Elétricas ganham aval para oferecer internet

26 agosto 09:56 2009

Aneel aprova utilização da rede de energia para tráfego do sinal de internet e TV paga a ser comercializado pelas distribuidoras. Concessionárias terão de pedir licença à Anatel para operar telecomunicações; AES Eletropaulo, Copel e Cemig já têm interesse


A Aneel (Agência Nacional de Energia Elétrica) aprovou ontem a utilização do PLC (Power Line Communications), uma tecnologia que permite a transmissão do sinal da internet em alta velocidade pelos fios por onde passa a energia. Essa tecnologia também permite a oferta de TV paga.


Para vender acesso à internet pela rede elétrica, as distribuidoras terão de abrir uma subsidiária de telecomunicações. Isso porque, pela regulamentação do setor elétrico, as concessionárias não podem gerar receita a não ser pelo fornecimento de energia. Ainda que gerassem, teriam de repassá-la integralmente para abater no preço da tarifa de energia.


Para escapar, elas terão de pedir licença à Anatel (Agência Nacional de Telecomunicações) para prestar serviços de telecomunicações. Espera-se, portanto, uma proliferação das ‘telelétricas’. A Folha apurou que há pelo menos uma dezena de pedidos de licença na Anatel. AES Eletropaulo, Copel e Cemig já atuam nesse ramo e esperavam o aval da Aneel para lançar o PLC em larga escala. Para as teles tradicionais, essa tecnologia pode ser uma alternativa para reduzir seus investimentos.


Motivo: a partir de agora, abre-se caminho para que elas aluguem infraestrutura das ‘telelétricas’, hoje presente em 98% dos domicílios. Atualmente, as teles investem para levar suas redes à sede de todos os municípios brasileiros, uma meta imposta pela Anatel e que deve ser cumprida até 2010. Para essas operadoras, levar essa rede a todos as cidades do país é um problema, porque elas têm interesse comercial em 62% dessas localidades. Por isso, a tecnologia PLC surge como alternativa.


Para o consumidor
Com o PLC, o consumidor poderá ter a internet banda larga diretamente na tomada de sua residência. Nela, bastará instalar um equipamento fornecido pelas ‘telelétricas’, que vai separar o sinal elétrico do sinal da internet.

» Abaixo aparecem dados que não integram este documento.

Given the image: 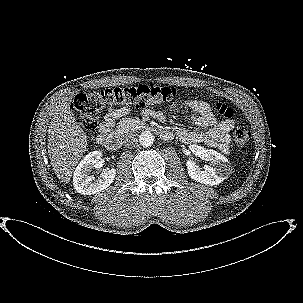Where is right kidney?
I'll return each instance as SVG.
<instances>
[{"label":"right kidney","instance_id":"1","mask_svg":"<svg viewBox=\"0 0 303 303\" xmlns=\"http://www.w3.org/2000/svg\"><path fill=\"white\" fill-rule=\"evenodd\" d=\"M101 151H93L87 154L78 164L74 171V189L83 195H92L106 189L113 182L116 170L114 168L104 170L98 179L89 176L93 168L99 167Z\"/></svg>","mask_w":303,"mask_h":303}]
</instances>
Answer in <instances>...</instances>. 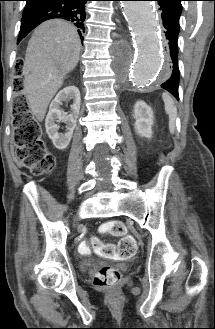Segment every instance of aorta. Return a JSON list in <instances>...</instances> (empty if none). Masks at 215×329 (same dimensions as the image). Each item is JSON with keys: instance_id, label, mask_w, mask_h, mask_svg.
I'll use <instances>...</instances> for the list:
<instances>
[{"instance_id": "762f6f07", "label": "aorta", "mask_w": 215, "mask_h": 329, "mask_svg": "<svg viewBox=\"0 0 215 329\" xmlns=\"http://www.w3.org/2000/svg\"><path fill=\"white\" fill-rule=\"evenodd\" d=\"M136 52L130 64L136 88H148L164 78L163 45L157 13L151 2L123 1Z\"/></svg>"}]
</instances>
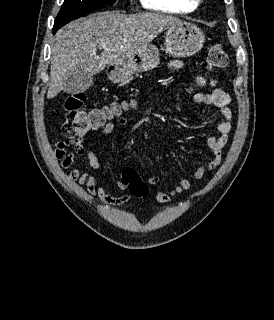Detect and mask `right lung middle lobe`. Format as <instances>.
I'll use <instances>...</instances> for the list:
<instances>
[{"instance_id":"1","label":"right lung middle lobe","mask_w":274,"mask_h":320,"mask_svg":"<svg viewBox=\"0 0 274 320\" xmlns=\"http://www.w3.org/2000/svg\"><path fill=\"white\" fill-rule=\"evenodd\" d=\"M116 0H64L58 13L53 29H59L70 21L80 18L94 9Z\"/></svg>"}]
</instances>
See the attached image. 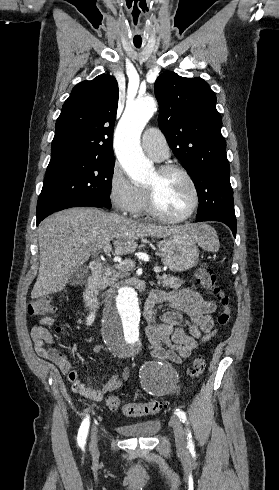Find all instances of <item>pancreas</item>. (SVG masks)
I'll return each instance as SVG.
<instances>
[{
	"label": "pancreas",
	"mask_w": 279,
	"mask_h": 490,
	"mask_svg": "<svg viewBox=\"0 0 279 490\" xmlns=\"http://www.w3.org/2000/svg\"><path fill=\"white\" fill-rule=\"evenodd\" d=\"M135 268V264H121V266H114V268H108L104 272L102 278H100L101 288H107V286H113L118 282L119 278H125L129 276L131 270ZM158 284H162V288H180L183 282L179 278H174V276H157Z\"/></svg>",
	"instance_id": "1"
}]
</instances>
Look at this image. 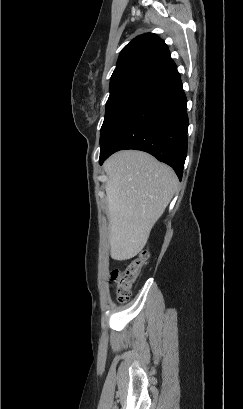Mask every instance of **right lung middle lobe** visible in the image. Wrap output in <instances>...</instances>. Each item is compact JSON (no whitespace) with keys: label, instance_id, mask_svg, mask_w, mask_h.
<instances>
[{"label":"right lung middle lobe","instance_id":"1","mask_svg":"<svg viewBox=\"0 0 243 409\" xmlns=\"http://www.w3.org/2000/svg\"><path fill=\"white\" fill-rule=\"evenodd\" d=\"M161 81L151 77H134L110 85V96L100 133V152L121 123Z\"/></svg>","mask_w":243,"mask_h":409}]
</instances>
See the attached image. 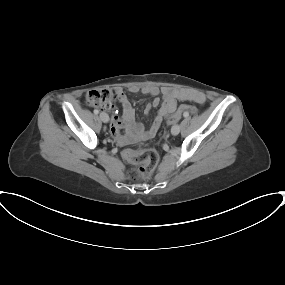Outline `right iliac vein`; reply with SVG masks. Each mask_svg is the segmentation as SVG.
I'll use <instances>...</instances> for the list:
<instances>
[{"label": "right iliac vein", "instance_id": "63e3f726", "mask_svg": "<svg viewBox=\"0 0 285 285\" xmlns=\"http://www.w3.org/2000/svg\"><path fill=\"white\" fill-rule=\"evenodd\" d=\"M100 119L104 122V123H107L109 121V116L107 113L105 112H102L100 113Z\"/></svg>", "mask_w": 285, "mask_h": 285}]
</instances>
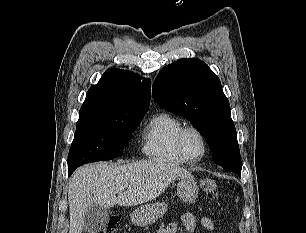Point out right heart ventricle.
Wrapping results in <instances>:
<instances>
[{
  "label": "right heart ventricle",
  "instance_id": "obj_1",
  "mask_svg": "<svg viewBox=\"0 0 306 233\" xmlns=\"http://www.w3.org/2000/svg\"><path fill=\"white\" fill-rule=\"evenodd\" d=\"M184 127V123L169 112L155 115L144 129L143 152L150 158L183 163L177 147V138Z\"/></svg>",
  "mask_w": 306,
  "mask_h": 233
}]
</instances>
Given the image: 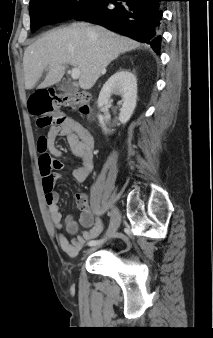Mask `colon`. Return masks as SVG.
Returning <instances> with one entry per match:
<instances>
[{
    "instance_id": "obj_1",
    "label": "colon",
    "mask_w": 213,
    "mask_h": 338,
    "mask_svg": "<svg viewBox=\"0 0 213 338\" xmlns=\"http://www.w3.org/2000/svg\"><path fill=\"white\" fill-rule=\"evenodd\" d=\"M90 97L85 93H54L51 90L35 91L28 99V110L36 117L37 125L48 127L61 125L65 117L60 111L69 107L81 114L90 111Z\"/></svg>"
}]
</instances>
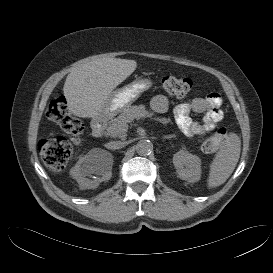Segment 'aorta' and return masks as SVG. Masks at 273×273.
I'll list each match as a JSON object with an SVG mask.
<instances>
[{"label": "aorta", "mask_w": 273, "mask_h": 273, "mask_svg": "<svg viewBox=\"0 0 273 273\" xmlns=\"http://www.w3.org/2000/svg\"><path fill=\"white\" fill-rule=\"evenodd\" d=\"M153 151V144L150 140L143 139L136 144V152L141 156L151 154Z\"/></svg>", "instance_id": "762f6f07"}]
</instances>
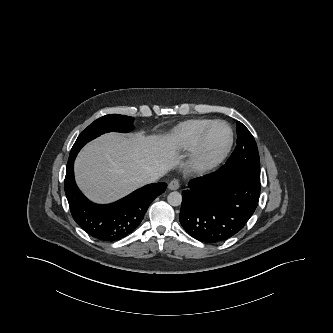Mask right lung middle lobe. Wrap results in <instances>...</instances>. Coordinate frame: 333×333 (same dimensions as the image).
Wrapping results in <instances>:
<instances>
[{
  "instance_id": "dd1d6c3e",
  "label": "right lung middle lobe",
  "mask_w": 333,
  "mask_h": 333,
  "mask_svg": "<svg viewBox=\"0 0 333 333\" xmlns=\"http://www.w3.org/2000/svg\"><path fill=\"white\" fill-rule=\"evenodd\" d=\"M133 119L130 116L110 114L95 120L78 136L71 149L69 160L76 158L77 153L87 142L101 134L112 131L123 133L131 131L133 129Z\"/></svg>"
}]
</instances>
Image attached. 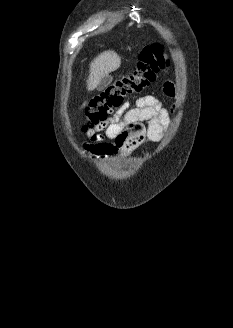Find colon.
<instances>
[{
	"label": "colon",
	"instance_id": "colon-1",
	"mask_svg": "<svg viewBox=\"0 0 233 328\" xmlns=\"http://www.w3.org/2000/svg\"><path fill=\"white\" fill-rule=\"evenodd\" d=\"M170 61L160 44L144 47L135 68L116 79L106 89L95 95L86 108L89 128L107 121L127 96L141 93L154 82L159 71L169 67Z\"/></svg>",
	"mask_w": 233,
	"mask_h": 328
}]
</instances>
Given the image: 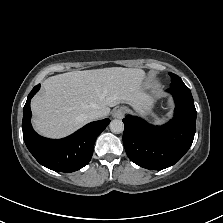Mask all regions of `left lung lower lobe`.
I'll return each mask as SVG.
<instances>
[{
  "mask_svg": "<svg viewBox=\"0 0 223 223\" xmlns=\"http://www.w3.org/2000/svg\"><path fill=\"white\" fill-rule=\"evenodd\" d=\"M175 100L174 118L162 126H153L141 118L123 119V143L135 164L150 170H162L178 162L192 145L196 130V109L189 88L170 87Z\"/></svg>",
  "mask_w": 223,
  "mask_h": 223,
  "instance_id": "0a47b994",
  "label": "left lung lower lobe"
}]
</instances>
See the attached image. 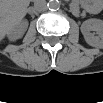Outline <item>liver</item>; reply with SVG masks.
<instances>
[{
	"label": "liver",
	"mask_w": 103,
	"mask_h": 103,
	"mask_svg": "<svg viewBox=\"0 0 103 103\" xmlns=\"http://www.w3.org/2000/svg\"><path fill=\"white\" fill-rule=\"evenodd\" d=\"M29 1L6 0L1 2L0 37L3 39L20 23L27 13Z\"/></svg>",
	"instance_id": "1"
}]
</instances>
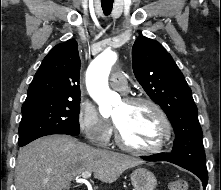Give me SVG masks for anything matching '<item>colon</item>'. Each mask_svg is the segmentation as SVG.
<instances>
[{
	"instance_id": "5ec220e1",
	"label": "colon",
	"mask_w": 221,
	"mask_h": 190,
	"mask_svg": "<svg viewBox=\"0 0 221 190\" xmlns=\"http://www.w3.org/2000/svg\"><path fill=\"white\" fill-rule=\"evenodd\" d=\"M188 183L184 179H176L169 184V190H187Z\"/></svg>"
}]
</instances>
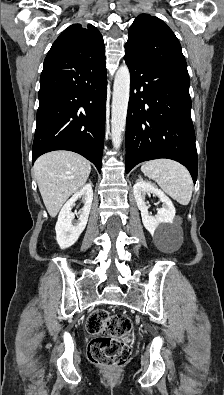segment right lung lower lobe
I'll return each instance as SVG.
<instances>
[{
    "label": "right lung lower lobe",
    "instance_id": "1",
    "mask_svg": "<svg viewBox=\"0 0 224 395\" xmlns=\"http://www.w3.org/2000/svg\"><path fill=\"white\" fill-rule=\"evenodd\" d=\"M106 89L105 57L88 60L64 48L49 51L40 78L32 163L46 152L69 150L101 172Z\"/></svg>",
    "mask_w": 224,
    "mask_h": 395
}]
</instances>
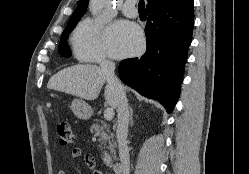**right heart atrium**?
Returning <instances> with one entry per match:
<instances>
[{"instance_id": "right-heart-atrium-1", "label": "right heart atrium", "mask_w": 249, "mask_h": 174, "mask_svg": "<svg viewBox=\"0 0 249 174\" xmlns=\"http://www.w3.org/2000/svg\"><path fill=\"white\" fill-rule=\"evenodd\" d=\"M105 23L99 18H85L72 37L76 58L82 62L104 63L109 61L103 36Z\"/></svg>"}]
</instances>
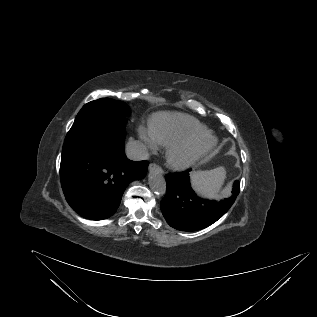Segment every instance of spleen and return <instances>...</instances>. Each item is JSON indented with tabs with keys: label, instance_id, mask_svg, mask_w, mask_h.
I'll return each instance as SVG.
<instances>
[{
	"label": "spleen",
	"instance_id": "1",
	"mask_svg": "<svg viewBox=\"0 0 317 317\" xmlns=\"http://www.w3.org/2000/svg\"><path fill=\"white\" fill-rule=\"evenodd\" d=\"M226 178V171L218 167L209 171H198L191 176L192 187L204 197H214Z\"/></svg>",
	"mask_w": 317,
	"mask_h": 317
}]
</instances>
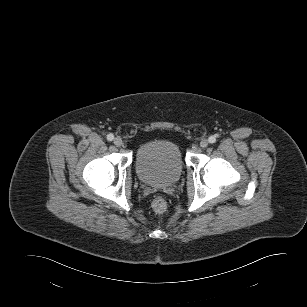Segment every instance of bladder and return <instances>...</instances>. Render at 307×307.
<instances>
[{
    "label": "bladder",
    "instance_id": "bladder-1",
    "mask_svg": "<svg viewBox=\"0 0 307 307\" xmlns=\"http://www.w3.org/2000/svg\"><path fill=\"white\" fill-rule=\"evenodd\" d=\"M180 146L171 140L158 139L141 145L135 156V171L147 185L169 186L176 183L184 170Z\"/></svg>",
    "mask_w": 307,
    "mask_h": 307
}]
</instances>
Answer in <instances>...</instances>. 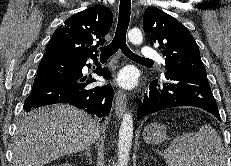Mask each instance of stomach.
<instances>
[{"mask_svg": "<svg viewBox=\"0 0 231 166\" xmlns=\"http://www.w3.org/2000/svg\"><path fill=\"white\" fill-rule=\"evenodd\" d=\"M167 129L161 123L147 125L143 131V139L148 144H160L166 139Z\"/></svg>", "mask_w": 231, "mask_h": 166, "instance_id": "obj_1", "label": "stomach"}]
</instances>
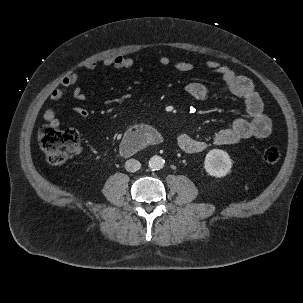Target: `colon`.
I'll return each instance as SVG.
<instances>
[{"label": "colon", "mask_w": 303, "mask_h": 303, "mask_svg": "<svg viewBox=\"0 0 303 303\" xmlns=\"http://www.w3.org/2000/svg\"><path fill=\"white\" fill-rule=\"evenodd\" d=\"M80 137L74 129H59L50 124L44 125L38 133V143L51 165L63 164L79 148ZM280 150L276 146H267L262 153L264 162L274 164L280 159Z\"/></svg>", "instance_id": "1"}]
</instances>
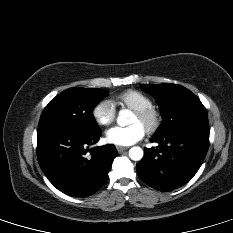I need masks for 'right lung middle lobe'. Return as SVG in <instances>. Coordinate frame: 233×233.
Segmentation results:
<instances>
[{"label":"right lung middle lobe","mask_w":233,"mask_h":233,"mask_svg":"<svg viewBox=\"0 0 233 233\" xmlns=\"http://www.w3.org/2000/svg\"><path fill=\"white\" fill-rule=\"evenodd\" d=\"M108 96V91L73 87L61 92L44 108L38 128L65 125L84 130H99L92 114L96 104Z\"/></svg>","instance_id":"dd1d6c3e"}]
</instances>
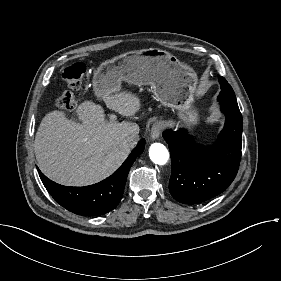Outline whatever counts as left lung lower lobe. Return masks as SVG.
<instances>
[{"label":"left lung lower lobe","mask_w":281,"mask_h":281,"mask_svg":"<svg viewBox=\"0 0 281 281\" xmlns=\"http://www.w3.org/2000/svg\"><path fill=\"white\" fill-rule=\"evenodd\" d=\"M226 122L218 141L204 147L186 130H166L172 173L169 191L177 201L198 204L222 193L234 180L241 159L242 115L236 100L218 99Z\"/></svg>","instance_id":"0a47b994"}]
</instances>
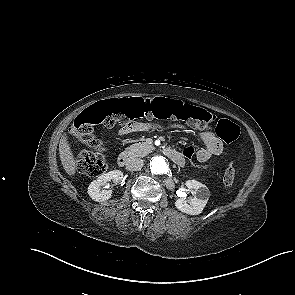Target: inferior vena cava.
Returning <instances> with one entry per match:
<instances>
[{"mask_svg":"<svg viewBox=\"0 0 295 295\" xmlns=\"http://www.w3.org/2000/svg\"><path fill=\"white\" fill-rule=\"evenodd\" d=\"M143 166V160L140 158L132 157L126 163V169L129 171H136L141 169Z\"/></svg>","mask_w":295,"mask_h":295,"instance_id":"obj_1","label":"inferior vena cava"}]
</instances>
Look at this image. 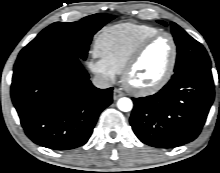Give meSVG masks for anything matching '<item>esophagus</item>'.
<instances>
[{
	"label": "esophagus",
	"mask_w": 220,
	"mask_h": 173,
	"mask_svg": "<svg viewBox=\"0 0 220 173\" xmlns=\"http://www.w3.org/2000/svg\"><path fill=\"white\" fill-rule=\"evenodd\" d=\"M122 96H124V93L120 89L115 88L114 91H113V99L117 100Z\"/></svg>",
	"instance_id": "34e87169"
}]
</instances>
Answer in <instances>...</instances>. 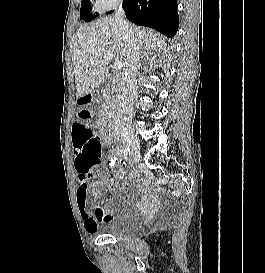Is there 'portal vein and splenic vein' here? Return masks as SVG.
Masks as SVG:
<instances>
[{
  "instance_id": "1",
  "label": "portal vein and splenic vein",
  "mask_w": 265,
  "mask_h": 273,
  "mask_svg": "<svg viewBox=\"0 0 265 273\" xmlns=\"http://www.w3.org/2000/svg\"><path fill=\"white\" fill-rule=\"evenodd\" d=\"M122 67H123V63L119 60H116L112 65V68L116 71L120 70Z\"/></svg>"
}]
</instances>
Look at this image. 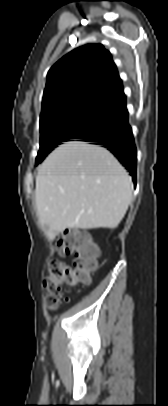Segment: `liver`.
I'll use <instances>...</instances> for the list:
<instances>
[{
	"label": "liver",
	"mask_w": 168,
	"mask_h": 406,
	"mask_svg": "<svg viewBox=\"0 0 168 406\" xmlns=\"http://www.w3.org/2000/svg\"><path fill=\"white\" fill-rule=\"evenodd\" d=\"M132 192L131 177L107 149L68 141L38 168V218L52 237L67 228L113 229L126 214Z\"/></svg>",
	"instance_id": "obj_1"
}]
</instances>
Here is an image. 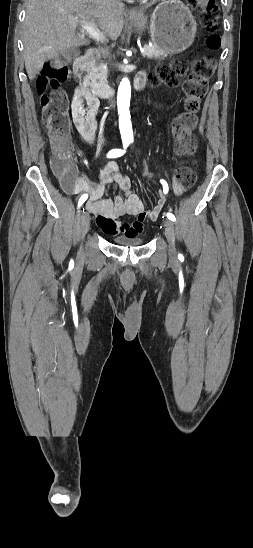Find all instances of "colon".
I'll return each instance as SVG.
<instances>
[{
    "instance_id": "obj_1",
    "label": "colon",
    "mask_w": 253,
    "mask_h": 548,
    "mask_svg": "<svg viewBox=\"0 0 253 548\" xmlns=\"http://www.w3.org/2000/svg\"><path fill=\"white\" fill-rule=\"evenodd\" d=\"M202 12V22L207 32L206 43L211 49L219 46L217 35L218 12L214 0H188ZM216 62L211 57H203L188 67L183 60H174L161 66L151 77L153 85L165 84L176 86L182 76L185 93V111L173 123V133L179 142V152L189 154L195 148L192 130L196 126L200 104L204 99L210 79L213 76ZM68 68L64 59L59 58L44 64L36 81V88L41 95L42 122L52 138L53 158L51 161L54 173L62 180H68L75 172L71 161V140L68 126L69 102L67 95L59 89L60 84L67 78ZM141 179L153 180L154 170L149 163H142ZM175 179L183 186H192L196 181L193 167L180 165L174 171Z\"/></svg>"
}]
</instances>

Esse equipamento também espalhará o sinal da internet pela residência do assinante, permitindo conexões sem fio por meio de notebooks ou smartphones (celulares que se conectam à internet).


A exemplo do consumo de energia, cobrado pelo uso, o consumidor pagará apenas pelo tanto de internet que acessar. Estima-se que o preço da internet via PLC será 50% menor que os pacotes das teles convencionais, e a velocidade média garantida até dez vezes maior, cerca de 10 Mbps.


O uso da tecnologia deve beneficiar principalmente locais onde a internet de alta velocidade ainda não chega -pois as redes de energia elétrica estão em quase todo o país.


Futuramente, as distribuidoras de energia também planejam trocar os atuais medidores de energia nas residências por outros ‘inteligentes’. Quando isso ocorrer, elas poderão monitorar o gasto de todos os equipamentos de seus clientes, como os eletrodomésticos, para recomendar consertos e até programar tarifas especiais para quem economizar em determinados horários. Para o cliente será possível até desligar uma lâmpada via internet.